The sweetness of Thomas Goodwin’s 1651 book has become all the fuller with age. Instead of being driven to the edge of irrelevance by the busyness of the modern world, Goodwin’s exposition of God’s love for his people proves to be acutely applicable to our day. The first part of the book reveals how heaven amplifies Jesus’s love for his disciples, reminding readers that the God who extended grace to the bumbling Peter readily extends grace to you and me. Goodwin notes, “now that he is in heaven, his heart remains as graciously inclined to sinners that come to him, as ever on earth (4).” In the second and third part of the book, Goodwin unpacks the heart of Hebrews 4:15 which declares the Jesus is a high priest who “was in all points tempted like us, yet without sin.” He also traces Christ’s love for his people throw the Trinity, amplifying the love of God exemplified through the mercy and grace of God.

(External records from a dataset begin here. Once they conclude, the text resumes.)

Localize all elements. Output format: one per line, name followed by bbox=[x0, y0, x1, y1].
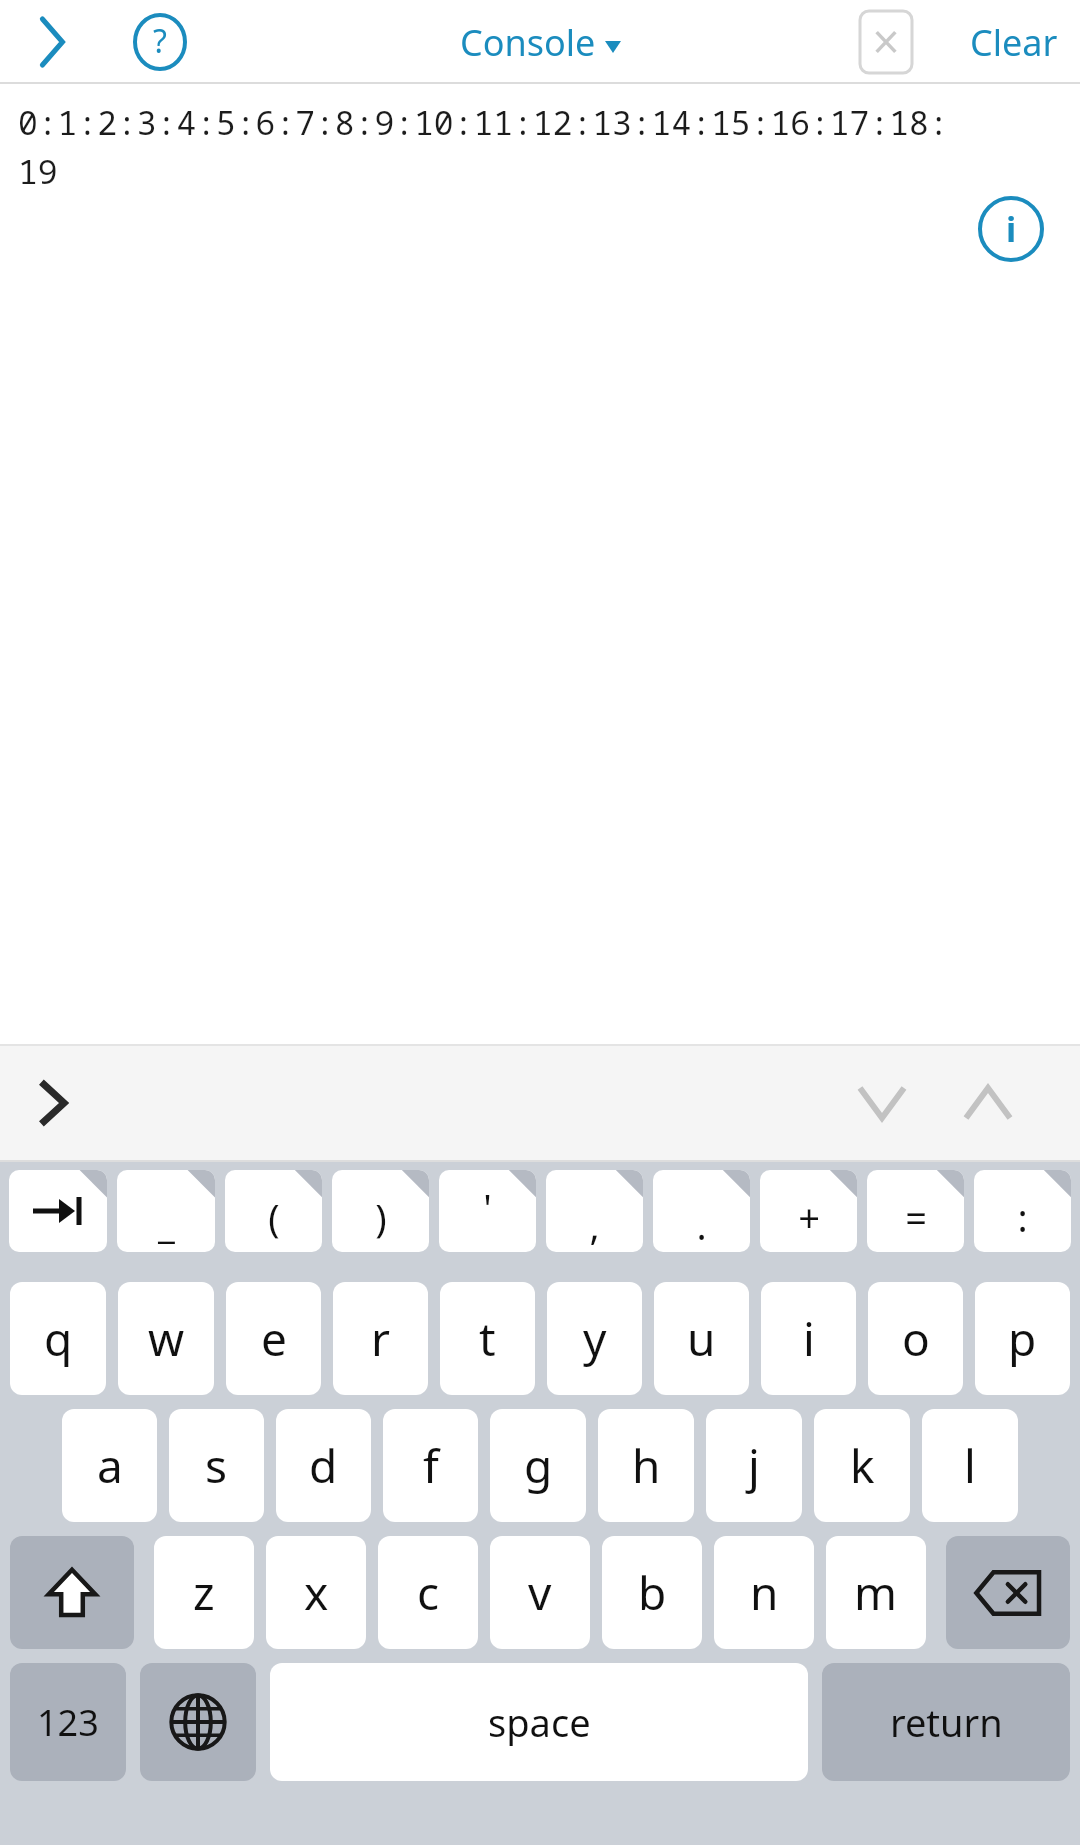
staticText: d bbox=[309, 1434, 338, 1497]
staticText: Console bbox=[460, 18, 596, 67]
staticText: k bbox=[850, 1434, 875, 1497]
button[interactable]: . bbox=[653, 1170, 750, 1252]
button[interactable]: Previous bbox=[0, 1044, 1080, 1162]
button[interactable]: Stop bbox=[850, 6, 922, 78]
button[interactable]: u bbox=[654, 1282, 749, 1395]
button[interactable]: j bbox=[706, 1409, 802, 1522]
staticText: l bbox=[964, 1434, 976, 1497]
staticText: m bbox=[854, 1561, 898, 1624]
button[interactable]: Info bbox=[978, 196, 1044, 262]
staticText: a bbox=[97, 1434, 123, 1497]
button[interactable]: Next bbox=[952, 1067, 1024, 1139]
staticText: ( bbox=[268, 1191, 280, 1243]
button[interactable]: t bbox=[440, 1282, 535, 1395]
staticText: u bbox=[687, 1307, 716, 1370]
button[interactable]: : bbox=[974, 1170, 1071, 1252]
button[interactable]: Run script bbox=[14, 3, 90, 81]
button[interactable]: return bbox=[822, 1663, 1070, 1781]
button[interactable]: + bbox=[760, 1170, 857, 1252]
button[interactable]: r bbox=[333, 1282, 428, 1395]
button[interactable]: v bbox=[490, 1536, 590, 1649]
button[interactable]: Switch keyboard bbox=[140, 1663, 256, 1781]
staticText: h bbox=[632, 1434, 661, 1497]
staticText: space bbox=[488, 1696, 591, 1748]
button[interactable]: ) bbox=[332, 1170, 429, 1252]
button[interactable]: ' bbox=[439, 1170, 536, 1252]
staticText: . bbox=[696, 1199, 707, 1251]
button[interactable]: x bbox=[266, 1536, 366, 1649]
staticText: g bbox=[524, 1434, 553, 1497]
button[interactable]: g bbox=[490, 1409, 586, 1522]
button[interactable]: Console bbox=[460, 18, 621, 67]
button[interactable]: f bbox=[383, 1409, 478, 1522]
staticText: Clear bbox=[970, 18, 1058, 67]
button[interactable]: = bbox=[867, 1170, 964, 1252]
button[interactable]: space bbox=[270, 1663, 808, 1781]
staticText: , bbox=[589, 1199, 600, 1251]
staticText: t bbox=[479, 1307, 496, 1370]
staticText: ? bbox=[153, 19, 167, 63]
button[interactable]: i bbox=[761, 1282, 856, 1395]
button[interactable]: a bbox=[62, 1409, 157, 1522]
staticText: z bbox=[193, 1561, 215, 1624]
staticText: x bbox=[304, 1561, 329, 1624]
button[interactable]: d bbox=[276, 1409, 371, 1522]
button[interactable]: p bbox=[975, 1282, 1070, 1395]
button[interactable]: m bbox=[826, 1536, 926, 1649]
button[interactable]: Help bbox=[122, 3, 198, 81]
staticText: w bbox=[148, 1307, 185, 1370]
button[interactable]: l bbox=[922, 1409, 1018, 1522]
staticText: s bbox=[205, 1434, 228, 1497]
button[interactable]: Previous bbox=[846, 1067, 918, 1139]
button[interactable]: z bbox=[154, 1536, 254, 1649]
staticText: i bbox=[1006, 206, 1017, 252]
button[interactable]: w bbox=[118, 1282, 214, 1395]
staticText: n bbox=[750, 1561, 779, 1624]
staticText: + bbox=[798, 1191, 820, 1243]
staticText: ' bbox=[483, 1181, 492, 1233]
staticText: f bbox=[423, 1434, 439, 1497]
button[interactable]: ( bbox=[225, 1170, 322, 1252]
button[interactable]: Shift bbox=[10, 1536, 134, 1649]
button[interactable]: q bbox=[10, 1282, 106, 1395]
staticText: b bbox=[638, 1561, 667, 1624]
staticText: c bbox=[417, 1561, 440, 1624]
staticText: q bbox=[44, 1307, 73, 1370]
staticText: _ bbox=[158, 1197, 175, 1249]
button[interactable]: y bbox=[547, 1282, 642, 1395]
button[interactable]: h bbox=[598, 1409, 694, 1522]
staticText: y bbox=[583, 1307, 607, 1370]
button[interactable] bbox=[9, 1170, 107, 1252]
staticText: r bbox=[371, 1307, 390, 1370]
staticText: ) bbox=[375, 1191, 387, 1243]
staticText: 0:1:2:3:4:5:6:7:8:9:10:11:12:13:14:15:16… bbox=[18, 100, 949, 193]
button[interactable]: k bbox=[814, 1409, 910, 1522]
button[interactable]: o bbox=[868, 1282, 963, 1395]
staticText: i bbox=[803, 1307, 815, 1370]
button[interactable]: Backspace bbox=[946, 1536, 1070, 1649]
button[interactable]: , bbox=[546, 1170, 643, 1252]
button[interactable]: b bbox=[602, 1536, 702, 1649]
button[interactable]: n bbox=[714, 1536, 814, 1649]
staticText: = bbox=[905, 1191, 927, 1243]
staticText: j bbox=[748, 1434, 760, 1497]
staticText: e bbox=[261, 1307, 287, 1370]
button[interactable]: Clear bbox=[948, 4, 1080, 81]
button[interactable]: c bbox=[378, 1536, 478, 1649]
staticText: 123 bbox=[37, 1698, 99, 1747]
button[interactable]: e bbox=[226, 1282, 321, 1395]
staticText: o bbox=[902, 1307, 930, 1370]
staticText: return bbox=[890, 1696, 1003, 1748]
button[interactable]: _ bbox=[117, 1170, 215, 1252]
staticText: p bbox=[1008, 1307, 1037, 1370]
button[interactable]: 123 bbox=[10, 1663, 126, 1781]
button[interactable]: s bbox=[169, 1409, 264, 1522]
staticText: v bbox=[528, 1561, 552, 1624]
staticText: : bbox=[1017, 1191, 1028, 1243]
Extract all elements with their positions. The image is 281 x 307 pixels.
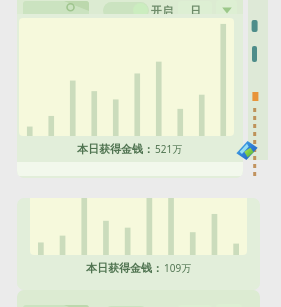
button[interactable]: 日 [178,1,212,20]
staticText: 109万 [164,261,192,275]
button[interactable]: 本日获得金钱： [17,198,260,290]
staticText: 开启 [151,4,173,18]
button[interactable] [23,305,89,307]
staticText: 本日获得金钱： [86,261,163,275]
button[interactable]: Gem [233,136,261,164]
button[interactable]: Toggle [103,306,149,307]
staticText: 本日获得金钱： [77,142,154,156]
button[interactable]: Dropdown [216,0,237,20]
button[interactable]: Toggle [103,2,149,19]
staticText: 521万 [155,142,183,156]
staticText: 日 [190,4,201,18]
button[interactable]: 本日获得金钱： [17,14,243,178]
button[interactable] [23,1,89,19]
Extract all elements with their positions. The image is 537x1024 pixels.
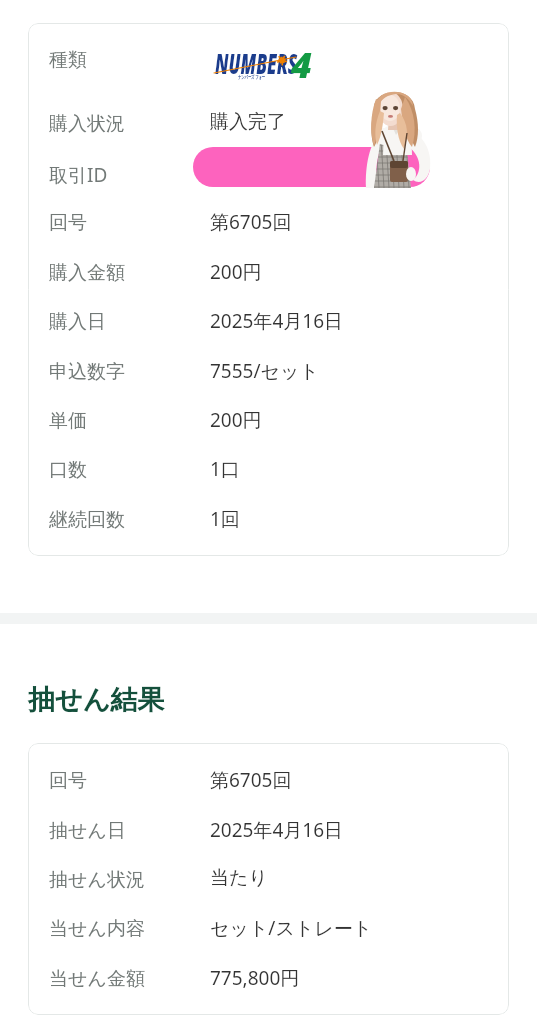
staticText: 第6705回	[210, 767, 292, 793]
staticText: 4	[291, 41, 312, 89]
staticText: 200円	[210, 259, 262, 285]
staticText: 当せん内容	[49, 917, 145, 941]
staticText: 抽せん結果	[28, 683, 165, 717]
staticText: 購入状況	[49, 112, 125, 136]
staticText: 申込数字	[49, 360, 125, 384]
staticText: 購入金額	[49, 261, 125, 285]
staticText: 7555/セット	[210, 358, 319, 384]
staticText: 2025年4月16日	[210, 308, 344, 334]
staticText: ナンバーズ フォー	[238, 74, 265, 82]
staticText: 口数	[49, 458, 87, 482]
staticText: 継続回数	[49, 508, 125, 532]
staticText: 単価	[49, 409, 87, 433]
staticText: 回号	[49, 769, 87, 793]
staticText: 抽せん日	[49, 819, 126, 843]
staticText: 1回	[210, 506, 240, 532]
staticText: 第6705回	[210, 209, 292, 235]
staticText: 200円	[210, 407, 262, 433]
staticText: 種類	[49, 48, 87, 72]
button[interactable]	[28, 23, 509, 556]
staticText: 購入完了	[210, 110, 286, 134]
button[interactable]	[28, 743, 509, 1015]
staticText: 当たり	[210, 866, 268, 890]
button[interactable]: ナンバーズ4	[214, 48, 315, 82]
staticText: 回号	[49, 211, 87, 235]
staticText: 775,800円	[210, 965, 300, 991]
staticText: 取引ID	[49, 162, 108, 188]
staticText: セット/ストレート	[210, 915, 373, 941]
staticText: NUMBERS	[215, 44, 298, 82]
staticText: 抽せん状況	[49, 868, 145, 892]
staticText: 1口	[210, 456, 240, 482]
staticText: 購入日	[49, 310, 106, 334]
staticText: 2025年4月16日	[210, 817, 344, 843]
staticText: 当せん金額	[49, 967, 145, 991]
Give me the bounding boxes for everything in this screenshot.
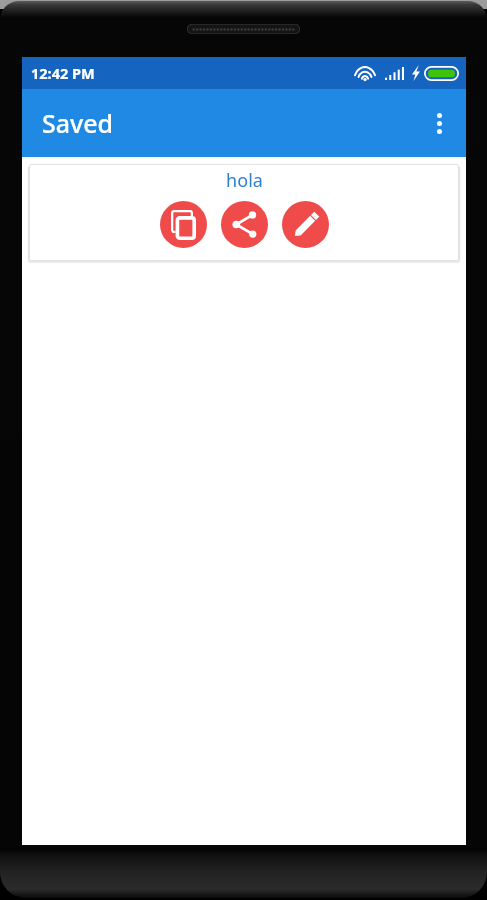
button[interactable]: Copy [160, 201, 207, 248]
button[interactable]: Edit [282, 201, 329, 248]
staticText: hola [226, 168, 263, 193]
button[interactable]: Share [221, 201, 268, 248]
button[interactable]: More options [418, 102, 460, 144]
staticText: Saved [42, 106, 114, 140]
staticText: 12:42 PM [31, 63, 95, 83]
button[interactable]: hola [29, 164, 459, 261]
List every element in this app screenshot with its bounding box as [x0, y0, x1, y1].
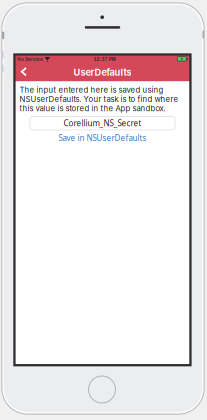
staticText: The input entered here is saved using NS…: [19, 85, 178, 113]
staticText: Corellium_NS_Secret: [63, 118, 141, 128]
button[interactable]: Back: [16, 64, 32, 80]
staticText: 12:37 PM: [93, 55, 115, 63]
button[interactable]: Save in NSUserDefaults: [52, 131, 152, 145]
staticText: UserDefaults: [73, 67, 131, 78]
staticText: Save in NSUserDefaults: [58, 132, 146, 143]
staticText: No Service: [17, 55, 43, 63]
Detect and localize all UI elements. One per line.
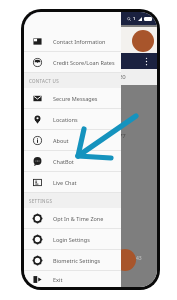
staticText: 43	[136, 255, 142, 262]
staticText: Login Settings	[53, 236, 90, 243]
staticText: Exit	[53, 276, 63, 283]
button[interactable]: Exit	[24, 271, 121, 287]
button[interactable]: Login Settings	[24, 229, 121, 249]
staticText: 141.20	[107, 73, 126, 81]
staticText: Biometric Settings	[53, 257, 101, 264]
staticText: CONTACT US	[29, 78, 59, 84]
button[interactable]: Opt In & Time Zone	[24, 208, 121, 228]
staticText: Secure Messages	[53, 95, 98, 102]
staticText: About	[53, 137, 69, 144]
button[interactable]: Live Chat	[24, 172, 121, 192]
button[interactable]: Secure Messages	[24, 88, 121, 108]
staticText: Live Chat	[53, 179, 77, 186]
staticText: Contact Information	[53, 38, 106, 45]
button[interactable]: Credit Score/Loan Rates	[24, 52, 121, 72]
staticText: Opt In & Time Zone	[53, 215, 104, 222]
staticText: 2	[107, 153, 112, 163]
staticText: Credit Score/Loan Rates	[53, 59, 115, 66]
staticText: Locations	[53, 116, 78, 123]
button[interactable]: About	[24, 130, 121, 150]
staticText: SETTINGS	[29, 198, 53, 204]
staticText: 407.77	[107, 132, 126, 140]
staticText: ChatBot	[53, 158, 74, 165]
button[interactable]: Biometric Settings	[24, 250, 121, 270]
button[interactable]: Contact Information	[24, 31, 121, 51]
staticText: 11:25	[30, 15, 45, 22]
button[interactable]: Locations	[24, 109, 121, 129]
staticText: 1	[133, 16, 136, 21]
button[interactable]: ChatBot	[24, 151, 121, 171]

Goodwin’s recounting of God’s love for his people proves a refreshing correction to the works righteousness that dominates much of the evangelical world. Though the author’s old English could prove a little cumbersome for some readers, Goodwin’s small book will prove to be a powerful dose of encouragement for souls worn down by sickness, relationship difficulties, and the pressures put upon them by well-meaning religious folks who think God’s love flows through choir practices, painting projects, and Wednesday morning Bible studies. We don’t need those things to earn Jesus’s love. Christ’s heart is always towards his people.


But then, some greatly distressed souls might question thus: Though he pities me, and is affected, yet my misery and sins being great will he take them in to the full, lay them to heart, to pity me according to the greatness of them? To me with this thought therefore, and to prevent even this objection about Christ’s pity the apostle sets him out by what was the duty of the high priest, who was his shadow; that he is one that ‘can have compassion according to the measure of every one’s distress’s…Thy misery can never exceed his mercy.